Question:
We are trying to restrict the access to the transaction MRBR. However, it offers only two authorization objects : M_RECH_EKG (Purchase Group) and M_RECH_SPG(BLockig reason).
Is there anyway we could add the authorization for company code to restrict at that level?
Answer:
Make an SE93 change to MRBR transaction. Add your company code auth object in the "Authorization object" field. By making this change, you make sure that the new auth object is checked everytime the tcode is executed by someone.
Answer:
Make an SE93 change to MRBR transaction. Add your company code auth object in the "Authorization object" field. By making this change, you make sure that the new auth object is checked everytime the tcode is executed by someone.While this will require the user to have the object EVERYTHING is hard coded so there is no way to discriminate based on the company code the user selects or is related to the document. The SE93 authorization check is the precursor to S_TCODE and should all bit be abandoned from use.
You need to look for a user exit to add code to check for the co code.
Answer:
Will this mean that if I insert the line "AUTHORITY-CHECK" together with the name of the object in the user exit, I will be able to restrict the authorization.
Do I have to maintain some other tables/linkages in this case?
Answer:
Are other companies not facing the same problem? Because in my case, a user has accidently released all the blocked invoices for all the company code. To worsen the problem, the invoices were picked up by the payment program and paid too !!
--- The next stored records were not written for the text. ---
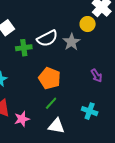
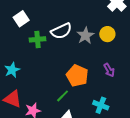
yellow circle: (88, 24) -> (107, 34), moved
orange pentagon: (50, 78) -> (77, 76), moved

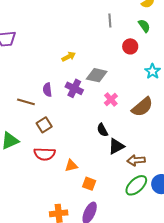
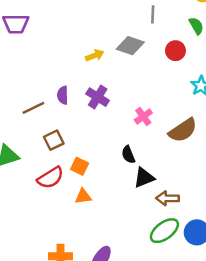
gray diamond: (97, 75) -> (130, 46), moved
brown line: (26, 102) -> (33, 108), turned -48
red semicircle: (45, 154) -> (50, 178), turned -40
orange square: (89, 184) -> (80, 166), moved

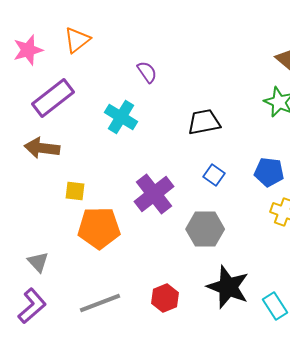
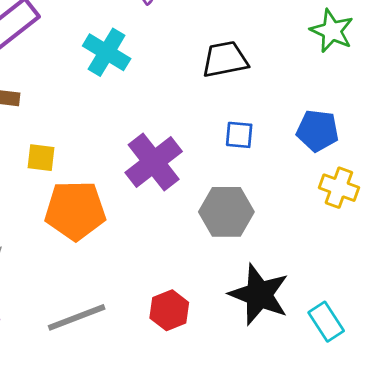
blue square: (214, 175) -> (239, 135), turned -30

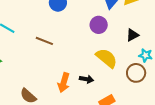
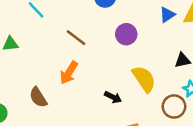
purple circle: (99, 25) -> (126, 34), moved
orange arrow: (64, 83) -> (69, 73), moved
Is there anything I could do today to ensure that no more errors of this kind happen?
Answer:
Have you ST01'ed the tcode in authorization mode to see what your options are? Also have you looked to see if the user status control can be used (B_USERSTAT)? It will not show up inthe ST01 authorizaiton trace unless configured . Downside is the tcode you are trying to control may not user statuses.
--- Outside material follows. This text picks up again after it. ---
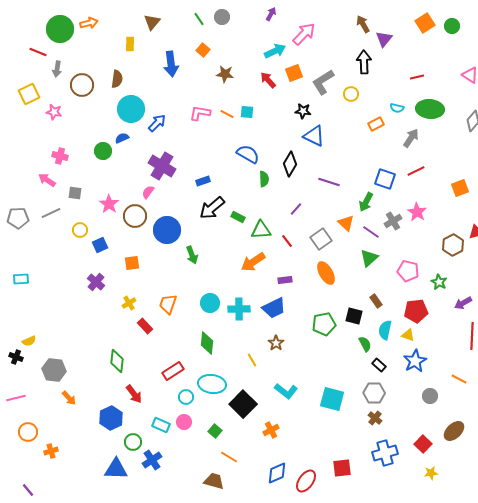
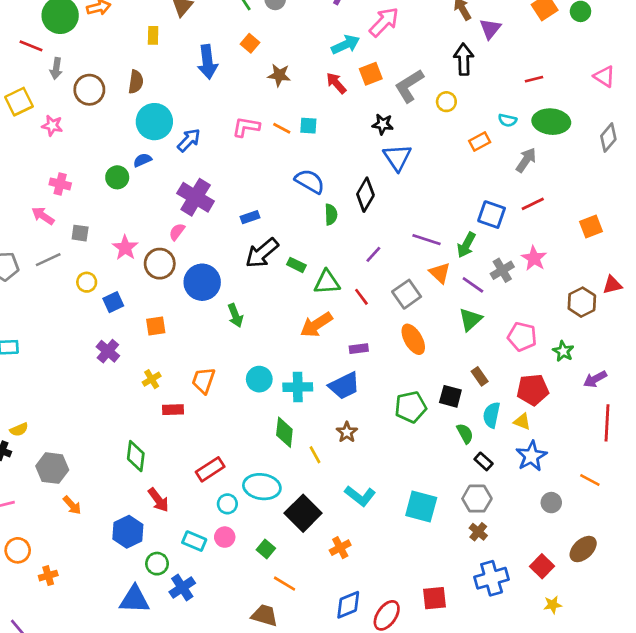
blue triangle: (314, 136) -> (397, 157), turned 30
purple line: (329, 182) -> (427, 240), moved
red rectangle: (145, 326) -> (173, 410), turned -49
green diamond: (207, 343) -> (284, 432), moved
SAP's response might be... working as designed... this is a training issue...
Other thatn this you may need to search SMOD for a user exit.
Answer:
It will not show up inthe ST01 authorizaiton trace unless configured.
Hmm... is this a dark thing?
You imply that there are check indicators or hardcoded checks which do not appear in ST01?
Or do you mean that there is a way to capture a discarded check (or perhaps at the update... nah?) caused from data which may be lost when it was previously not saved?
Or do you refer to a check from a C function which needs to be selected to show up in ST01?
Your statement makes me nervous. There seems to be no end...
Answer:
B_USERSTAT uses auth groups, exept for table acess if an auth group is blank SAP does not perform the check and so nothing show up in ST01. you configure the statuses adding an auth group to each and they will show up in ST01.